The latent topics found by a non-negative matrix factorization of the co-occurrence matrix are pretty impressive. All we need to do is to convert the existing movie data – usually with a top-k keyword encoding – into some matrix X, calculate C = dot(X.T, X) and factorize C, with the number of latent topics selected from the range [50, 100].
As stated earlier, it is difficult to use NMFs on the data because it is very sparse. Thus, we cannot use the NMF to embed the data, but we can use the latent topics for doing that. Furthermore, the approximation of the latent space, given by x*W, where ‘x’ is the encoding of an arbitrary movie and ‘W’ the feature matrix of the NMF, does not lead to a good clustering of movies. That is why we tried to optimize the movie embedding into the latent space of the NMF.

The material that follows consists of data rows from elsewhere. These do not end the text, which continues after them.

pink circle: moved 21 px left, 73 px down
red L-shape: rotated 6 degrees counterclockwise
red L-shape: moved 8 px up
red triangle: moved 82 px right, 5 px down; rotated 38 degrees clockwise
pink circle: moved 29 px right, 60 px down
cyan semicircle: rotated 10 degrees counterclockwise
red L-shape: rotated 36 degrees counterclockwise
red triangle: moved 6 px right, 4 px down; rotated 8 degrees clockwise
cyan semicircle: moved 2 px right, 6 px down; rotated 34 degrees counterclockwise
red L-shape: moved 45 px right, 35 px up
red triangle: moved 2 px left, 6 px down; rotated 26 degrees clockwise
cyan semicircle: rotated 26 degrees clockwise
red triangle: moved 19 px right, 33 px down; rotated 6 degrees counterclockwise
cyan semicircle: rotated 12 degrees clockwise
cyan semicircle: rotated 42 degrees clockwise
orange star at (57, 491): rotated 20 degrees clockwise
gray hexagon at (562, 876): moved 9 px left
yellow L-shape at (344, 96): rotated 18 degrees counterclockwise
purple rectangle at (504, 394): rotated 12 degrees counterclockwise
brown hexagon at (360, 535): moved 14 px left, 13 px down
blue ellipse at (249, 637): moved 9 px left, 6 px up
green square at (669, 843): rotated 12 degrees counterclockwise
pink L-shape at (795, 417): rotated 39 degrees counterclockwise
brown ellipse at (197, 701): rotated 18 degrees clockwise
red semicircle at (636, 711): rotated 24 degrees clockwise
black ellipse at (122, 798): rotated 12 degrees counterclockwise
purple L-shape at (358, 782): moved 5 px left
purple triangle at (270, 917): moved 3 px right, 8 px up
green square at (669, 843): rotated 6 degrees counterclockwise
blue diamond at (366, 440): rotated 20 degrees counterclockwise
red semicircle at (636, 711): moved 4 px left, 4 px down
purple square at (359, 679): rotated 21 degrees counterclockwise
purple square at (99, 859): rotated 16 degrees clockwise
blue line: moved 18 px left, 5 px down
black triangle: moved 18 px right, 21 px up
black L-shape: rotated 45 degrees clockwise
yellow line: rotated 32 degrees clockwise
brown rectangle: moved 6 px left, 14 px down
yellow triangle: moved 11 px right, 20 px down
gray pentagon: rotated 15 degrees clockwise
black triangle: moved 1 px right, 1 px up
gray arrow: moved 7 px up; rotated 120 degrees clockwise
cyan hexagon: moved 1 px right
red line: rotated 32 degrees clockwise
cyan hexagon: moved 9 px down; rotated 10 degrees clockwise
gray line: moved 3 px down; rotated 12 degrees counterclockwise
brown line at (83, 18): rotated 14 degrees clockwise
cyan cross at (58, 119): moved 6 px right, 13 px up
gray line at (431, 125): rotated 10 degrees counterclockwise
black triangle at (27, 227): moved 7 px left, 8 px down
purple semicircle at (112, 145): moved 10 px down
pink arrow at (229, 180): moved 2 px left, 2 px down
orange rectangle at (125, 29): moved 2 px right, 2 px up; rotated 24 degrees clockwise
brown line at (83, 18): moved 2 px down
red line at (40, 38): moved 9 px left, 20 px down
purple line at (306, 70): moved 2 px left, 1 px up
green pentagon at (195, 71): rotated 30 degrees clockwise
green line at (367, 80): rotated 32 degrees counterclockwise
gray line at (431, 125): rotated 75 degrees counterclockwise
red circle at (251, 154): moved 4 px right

Here is our approach. We use the weight matrix ‘W’ from the NMF, l2 normalize it, column-wise and we seek a separate coefficient vector ‘c’ for each movie sample. In other words, we turn this into an optimization problem that is solved for each movie ‘x’ separately to determine the importance of each topic (coefficient) for this movie. A (too) simple cost function could be cost=(x – W*c)**2.
To analyze the results, we selected movies with clear-cut topics and checked the magnitude of the coefficients, to see if they match with the human judgment. And indeed, if a topic was very relevant for a movie, the magnitude of this coefficient was correspondingly.
The drawback of the procedure is that we need to do inference for each (new) movie and cannot use simple matrix multiplication as in neural networks. However, since the procedure converges on average in less than 30 steps, inference is cheap and can be easily parallelized with minimal memory footprint. Plus, we can use those features as input for other models which is beneficial because the new input space encodes a lot of more information than the raw features.